ブリンケン米国務長官が中東・北アフリカを訪問、ウクライナやイラン情勢など協議
(中東、アフリカ、米国、イスラエル、ヨルダン川西岸地区、モロッコ、アルジェリア)
中東アフリカ課
2022年04月01日
米国のアントニー・ブリンケン国務長官は、ロシアのウクライナ軍事侵攻やイラン核合意再建をめぐる問題などを協議するため、3月26~30日に、中東・北アフリカ諸国・地域(イスラエル、ヨルダン川西岸地区、モロッコ、アルジェリア)を訪問した。
3月27日は最初の訪問国のイスラエルで、ナフタリ・ベネット首相やヤイル・ラピッド外相ほかと会談した。米国務省によると、国務長官はイスラエルのウクライナへの人道支援や、イスラエルの仲介者としての役割に謝意を示すとともに、イランの核開発抑止を両国の共通目的として確認したとしている。
また同日、ヨルダン川西岸地区のラマッラーで、パレスチナ自治政府のマフムード・アッバース大統領と会談した。米国務省によれば、2021年のイスラエルとの軍事衝突以降に米国が行った人道支援や経済的支援に触れた上で、今後もパレスチナ市民の生活改善に協力するとした。
他方、27~28日には、イスラエル南部のネゲブ砂漠で、米国・イスラエルにアラブ諸国4カ国〔エジプト、アラブ首長国連邦(UAE)、バーレーン、モロッコ〕の外相も交えた6カ国間の会合を開催した(「ネゲブ・サミット」と呼称)。会合では、イスラエルで相次いで発生していたテロを非難し()、パレスチナ支援の姿勢やイランに対する牽制を示すなど、6カ国間の地域安全保障の枠組強化で一致したが、同会合に対して、パレスチナ自治政府は「イスラエルの入植地拡大活動の隠蔽」、イランは「パレスチナへの裏切り」と述べるなど、強く非難した。

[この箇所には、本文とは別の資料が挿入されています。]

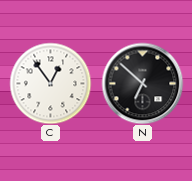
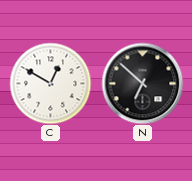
C: 12:54 -> 12:50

国務長官は28日に、サウジアラビアのファイサル・ビン・ファルハーン外相とも電話会談を行い、フーシ派の攻撃やイエメン情勢、イランの核開発問題などについて協議した。その後、モロッコへ移動し、ラバトでアジズ・アハニュッシュ首相などと会談、新型コロナウイルスや気候変動対策、2国間の経済・社会的協力などの幅広い内容について協議した。

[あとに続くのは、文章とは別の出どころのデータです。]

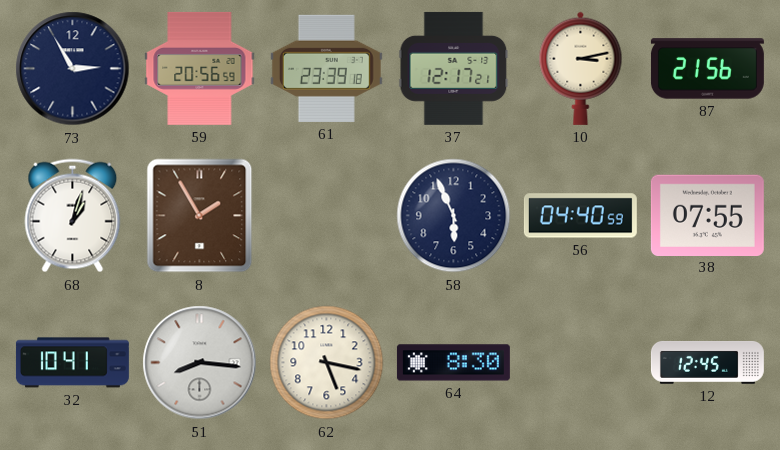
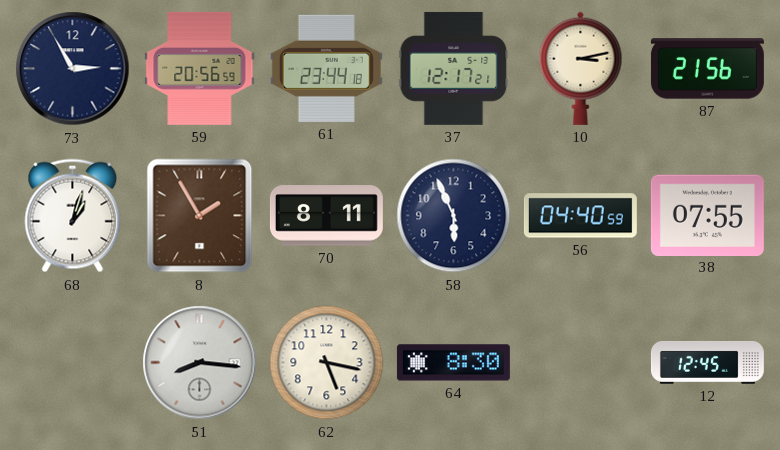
61: 23:39 -> 23:44
70: none -> 8:11
32: 10:41 -> none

ラバトでは29日に、UAEアブダビ首長国のムハンマド・ビン・ザーイド・アール・ナヒヤーン皇太子とも会談し、ウクライナ情勢に加えて、イエメンやシリア、アフガニスタン情勢なども含めた安全保障問題上の協力について話し合った。
30日にはアルジェリアに移動し、アルジェ国際見本市の発表イベントに出席するとともに、アブデルマジド・テブン大統領などと面会し、両国の経済協力の拡大やウクライナ情勢などについて協議した。